Required work — Go to the line with "What Two Symbols Does The Acts Of" in the records below, then output it and each following line exactly, up to and including the line with "Exchange, NASDAQ, Euronext, and". Skip pictures and add nothing.

Excerpted records —

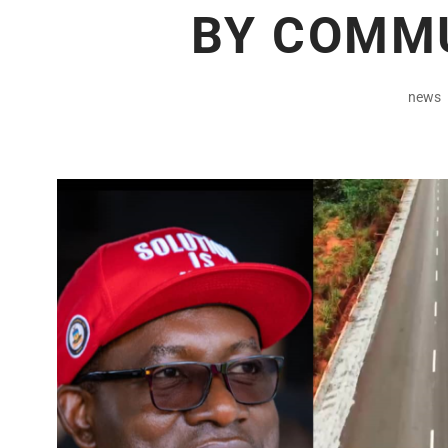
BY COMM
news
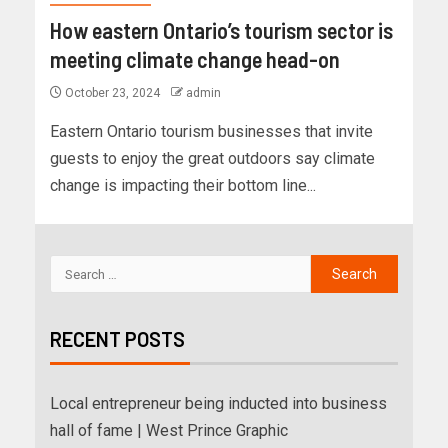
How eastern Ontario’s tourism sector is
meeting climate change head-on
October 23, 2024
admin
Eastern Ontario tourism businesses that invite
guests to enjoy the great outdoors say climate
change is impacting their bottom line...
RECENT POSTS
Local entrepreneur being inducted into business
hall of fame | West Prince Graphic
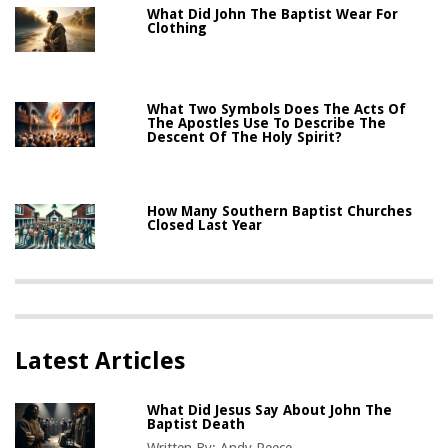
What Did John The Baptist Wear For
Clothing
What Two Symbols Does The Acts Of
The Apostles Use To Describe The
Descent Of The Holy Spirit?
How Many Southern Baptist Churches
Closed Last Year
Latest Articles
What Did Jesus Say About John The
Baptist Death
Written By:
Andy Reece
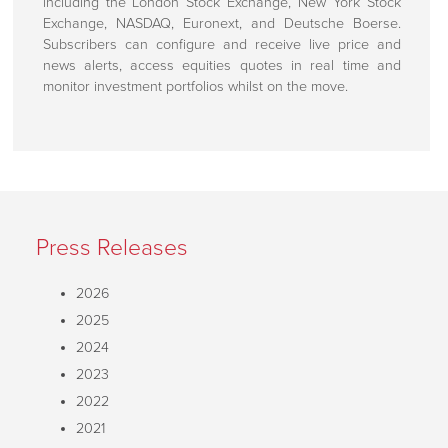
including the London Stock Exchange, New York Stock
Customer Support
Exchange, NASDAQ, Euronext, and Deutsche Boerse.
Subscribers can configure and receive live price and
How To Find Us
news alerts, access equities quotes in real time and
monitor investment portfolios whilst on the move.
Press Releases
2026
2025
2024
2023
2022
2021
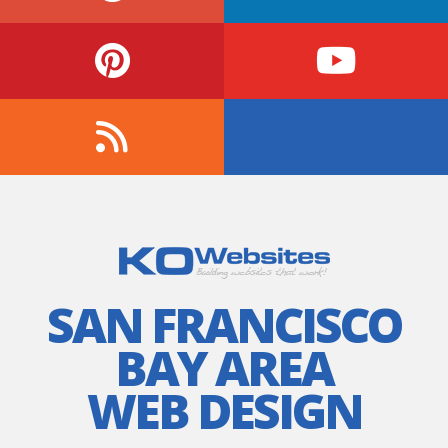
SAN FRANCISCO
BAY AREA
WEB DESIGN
---
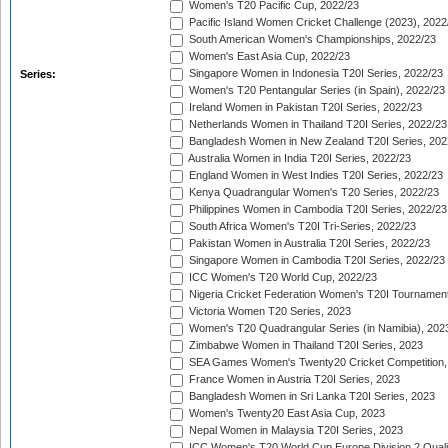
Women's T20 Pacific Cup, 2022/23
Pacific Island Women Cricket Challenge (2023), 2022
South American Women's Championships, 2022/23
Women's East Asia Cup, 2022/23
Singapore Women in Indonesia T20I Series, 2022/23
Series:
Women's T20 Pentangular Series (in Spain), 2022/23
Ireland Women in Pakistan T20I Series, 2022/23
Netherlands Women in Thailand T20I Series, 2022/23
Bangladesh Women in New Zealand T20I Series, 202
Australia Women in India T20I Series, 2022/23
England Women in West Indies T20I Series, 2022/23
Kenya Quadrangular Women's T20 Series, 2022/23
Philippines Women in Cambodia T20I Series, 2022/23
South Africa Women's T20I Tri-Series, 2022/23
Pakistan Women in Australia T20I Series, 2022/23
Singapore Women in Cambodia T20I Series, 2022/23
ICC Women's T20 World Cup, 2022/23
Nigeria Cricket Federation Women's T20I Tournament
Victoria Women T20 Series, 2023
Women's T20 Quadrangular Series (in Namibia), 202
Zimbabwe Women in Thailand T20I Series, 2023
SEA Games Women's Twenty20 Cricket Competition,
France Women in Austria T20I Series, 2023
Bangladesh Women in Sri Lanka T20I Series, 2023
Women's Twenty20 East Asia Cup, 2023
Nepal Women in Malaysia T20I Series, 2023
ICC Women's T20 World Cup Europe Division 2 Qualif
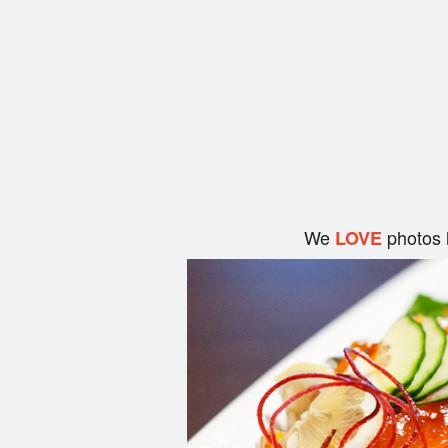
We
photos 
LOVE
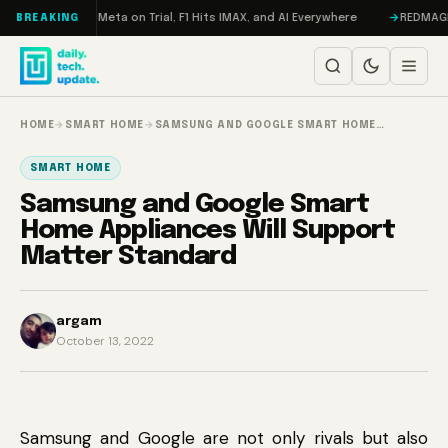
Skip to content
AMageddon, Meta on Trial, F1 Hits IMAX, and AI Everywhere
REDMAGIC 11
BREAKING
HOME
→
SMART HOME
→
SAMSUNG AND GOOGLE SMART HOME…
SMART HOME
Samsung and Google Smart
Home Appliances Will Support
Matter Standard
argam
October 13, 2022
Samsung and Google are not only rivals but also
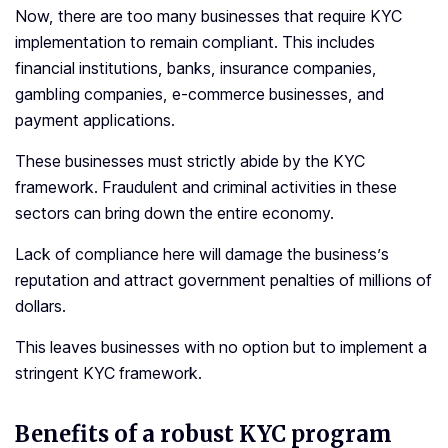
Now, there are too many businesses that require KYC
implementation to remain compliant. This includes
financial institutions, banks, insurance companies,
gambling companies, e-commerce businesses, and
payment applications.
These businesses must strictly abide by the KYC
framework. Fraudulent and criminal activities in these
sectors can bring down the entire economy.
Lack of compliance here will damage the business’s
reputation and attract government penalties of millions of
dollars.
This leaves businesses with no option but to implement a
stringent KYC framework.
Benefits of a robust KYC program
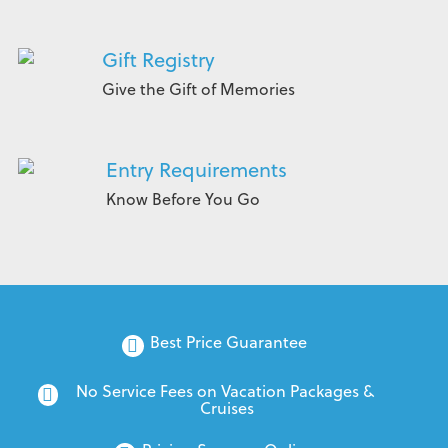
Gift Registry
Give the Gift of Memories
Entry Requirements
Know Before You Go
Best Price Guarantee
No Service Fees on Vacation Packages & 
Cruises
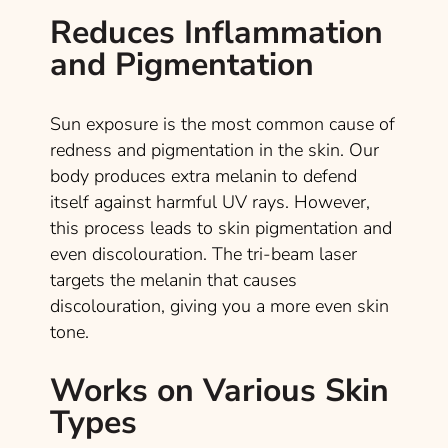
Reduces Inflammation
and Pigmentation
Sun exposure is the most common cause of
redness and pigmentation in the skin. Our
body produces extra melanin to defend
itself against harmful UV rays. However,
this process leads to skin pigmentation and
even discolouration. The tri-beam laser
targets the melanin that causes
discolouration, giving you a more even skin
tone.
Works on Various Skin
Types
...
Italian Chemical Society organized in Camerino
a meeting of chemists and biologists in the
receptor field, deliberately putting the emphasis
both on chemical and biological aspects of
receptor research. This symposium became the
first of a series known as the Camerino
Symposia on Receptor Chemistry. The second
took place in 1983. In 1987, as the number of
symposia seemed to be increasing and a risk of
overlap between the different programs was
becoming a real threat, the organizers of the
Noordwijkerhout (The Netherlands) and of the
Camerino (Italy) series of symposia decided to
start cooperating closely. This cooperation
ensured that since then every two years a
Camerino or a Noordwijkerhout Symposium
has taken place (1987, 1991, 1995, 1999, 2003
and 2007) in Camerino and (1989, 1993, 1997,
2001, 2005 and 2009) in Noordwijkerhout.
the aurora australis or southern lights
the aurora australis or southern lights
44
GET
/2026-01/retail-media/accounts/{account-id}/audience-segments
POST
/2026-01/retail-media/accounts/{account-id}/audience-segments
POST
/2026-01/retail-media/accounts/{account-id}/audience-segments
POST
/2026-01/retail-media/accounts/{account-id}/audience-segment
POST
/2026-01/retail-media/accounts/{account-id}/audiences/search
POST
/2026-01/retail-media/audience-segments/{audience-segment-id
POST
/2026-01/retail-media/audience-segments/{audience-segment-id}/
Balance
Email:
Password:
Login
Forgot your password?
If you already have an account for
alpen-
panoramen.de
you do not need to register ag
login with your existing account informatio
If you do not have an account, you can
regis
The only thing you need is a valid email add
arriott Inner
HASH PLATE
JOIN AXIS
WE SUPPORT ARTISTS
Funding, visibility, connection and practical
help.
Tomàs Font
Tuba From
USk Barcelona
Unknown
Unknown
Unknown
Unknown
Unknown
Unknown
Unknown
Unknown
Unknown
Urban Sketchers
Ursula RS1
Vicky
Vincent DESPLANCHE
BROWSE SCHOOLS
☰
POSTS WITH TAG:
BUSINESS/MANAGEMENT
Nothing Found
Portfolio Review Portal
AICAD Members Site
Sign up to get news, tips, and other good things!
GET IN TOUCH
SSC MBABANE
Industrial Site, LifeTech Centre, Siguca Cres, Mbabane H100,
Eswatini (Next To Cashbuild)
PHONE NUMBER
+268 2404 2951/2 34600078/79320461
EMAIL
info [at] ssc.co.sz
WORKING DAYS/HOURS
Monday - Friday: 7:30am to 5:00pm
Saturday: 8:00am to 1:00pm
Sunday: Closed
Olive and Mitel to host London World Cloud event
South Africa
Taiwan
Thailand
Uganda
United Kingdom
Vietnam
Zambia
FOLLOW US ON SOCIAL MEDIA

Response to the exercise —
What Two Symbols Does The Acts Of
The Apostles Use To Describe The
Descent Of The Holy Spirit?
How Many Southern Baptist Churches
Closed Last Year
Latest Articles
What Did Jesus Say About John The
Baptist Death
Written By:
Andy Reece
including the London Stock Exchange, New York Stock
Customer Support
Exchange, NASDAQ, Euronext, and Deutsche Boerse.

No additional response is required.